A pseudoaneurysm is an aneurysm in which the wall is composed of fibrous tissue and does not have the three layers of the artery: intima, mesima, and epima, and is often formed by the mechanization and absorption of the hematoma formed locally after the rupture of the arterial wall. The femoral artery is used as the preferred puncture site for interventional procedures because of its superficial location, and is also a common site for vascular trauma and therefore has the highest incidence of pseudoaneurysms.
Medical injury is the most common cause of femoral artery pseudoaneurysm, and the incidence of pseudoaneurysm after femoral artery intervention varies from 0.05 to 0.5% as reported by different medical centers. In recent years, due to the increase of drug users, pseudoaneurysms due to arterial injection of drugs are also encountered clinically, and these aneurysms are often combined with infection or thrombosis. Femoral artery aneurysms caused by firearm injuries are uncommon in peacetime, and they are often combined with arteriovenous fistulas. The author also encountered a case of idiopathic infected femoral artery saccular aneurysm. Since the patient had no history of trauma and there was no pathological examination after endoluminal treatment, it was inconclusive whether it was a pseudoaneurysm, but since the clinical manifestations and treatment methods were similar to those of pseudoaneurysm, they are discussed here.
The diagnosis of pseudoaneurysm of femoral artery can be basically clear if it appears after arterial puncture or trauma.

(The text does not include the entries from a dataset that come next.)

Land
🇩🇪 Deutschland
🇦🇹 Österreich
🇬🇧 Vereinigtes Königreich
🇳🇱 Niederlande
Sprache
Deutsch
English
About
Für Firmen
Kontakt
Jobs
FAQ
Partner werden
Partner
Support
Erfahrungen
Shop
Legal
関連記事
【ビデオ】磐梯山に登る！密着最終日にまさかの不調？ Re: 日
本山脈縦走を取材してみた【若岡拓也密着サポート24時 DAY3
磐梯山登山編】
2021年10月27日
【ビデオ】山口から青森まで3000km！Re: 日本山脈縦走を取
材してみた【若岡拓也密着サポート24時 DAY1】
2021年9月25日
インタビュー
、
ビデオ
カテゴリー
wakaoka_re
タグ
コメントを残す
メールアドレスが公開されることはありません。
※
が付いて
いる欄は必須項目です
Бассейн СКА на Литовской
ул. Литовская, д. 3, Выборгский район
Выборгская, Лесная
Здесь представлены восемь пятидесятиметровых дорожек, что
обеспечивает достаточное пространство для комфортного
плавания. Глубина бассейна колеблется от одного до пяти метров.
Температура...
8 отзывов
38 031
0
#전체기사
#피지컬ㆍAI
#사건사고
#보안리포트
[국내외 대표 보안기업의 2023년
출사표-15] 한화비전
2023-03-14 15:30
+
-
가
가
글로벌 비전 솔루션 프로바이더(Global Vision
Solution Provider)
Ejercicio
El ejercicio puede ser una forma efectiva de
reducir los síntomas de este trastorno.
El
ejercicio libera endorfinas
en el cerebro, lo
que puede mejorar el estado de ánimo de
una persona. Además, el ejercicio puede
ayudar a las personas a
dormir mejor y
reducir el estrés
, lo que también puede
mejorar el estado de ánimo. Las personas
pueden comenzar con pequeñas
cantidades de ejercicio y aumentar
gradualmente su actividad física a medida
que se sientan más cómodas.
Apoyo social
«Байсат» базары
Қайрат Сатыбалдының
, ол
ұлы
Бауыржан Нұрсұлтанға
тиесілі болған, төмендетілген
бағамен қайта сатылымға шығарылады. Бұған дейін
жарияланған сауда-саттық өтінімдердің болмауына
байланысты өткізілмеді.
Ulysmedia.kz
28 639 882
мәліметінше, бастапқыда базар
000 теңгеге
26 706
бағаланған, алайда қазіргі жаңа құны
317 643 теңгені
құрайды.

Color Doppler ultrasound has a definitive value in the diagnosis of this disease. Ultrasound examination can reveal the presence of aneurysmal cavity next to the femoral artery with blood flow signals and a channel to the femoral artery, and Doppler examination can show a typical reciprocal blood flow signal in the cavity. DSA, CTA and MRA may be used for complex cases. Pseudoaneurysm of femoral artery can lead to the following hazards if it enlarges or ruptures: rupture and bleeding of the aneurysm, dislodgement of the thrombus in the lumen leading to embolism of the distal artery, compression of the surrounding blood vessels or nerves by the aneurysm leading to dysfunction of the lower extremity, and necrosis of the skin and subcutaneous tissue due to increased local skin tension. Therefore, pseudoaneurysm should be treated actively after the diagnosis is clear.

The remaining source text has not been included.